> _Exercise requirements_
Print what the records say exactly, and omit the pictures.

> _Provided records_

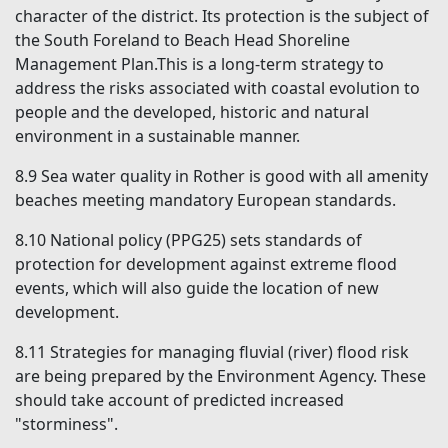
character of the district. Its protection is the subject of
the
South Foreland to Beach Head Shoreline
Management Plan.This is a long-term strategy to
address the risks associated with coastal evolution to
people and the developed, historic and natural
environment
in a
sustainable manner.
8.9
Sea water quality in Rother is good with all amenity
beaches meeting mandatory European standards.
8.10
National policy (PPG25) sets standards of
protection for development against extreme flood
events, which will also guide the location of new
development.
8.11
Strategies for managing fluvial (river) flood risk
are being prepared by the Environment Agency. These
should take account of predicted increased
"storminess".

> _Answer to this exercise_
character of the district. Its protection is the subject of
the
South Foreland to Beach Head Shoreline
Management Plan.This is a long-term strategy to
address the risks associated with coastal evolution to
people and the developed, historic and natural
environment
in a
sustainable manner.
8.9
Sea water quality in Rother is good with all amenity
beaches meeting mandatory European standards.
8.10
National policy (PPG25) sets standards of
protection for development against extreme flood
events, which will also guide the location of new
development.
8.11
Strategies for managing fluvial (river) flood risk
are being prepared by the Environment Agency. These
should take account of predicted increased
"storminess".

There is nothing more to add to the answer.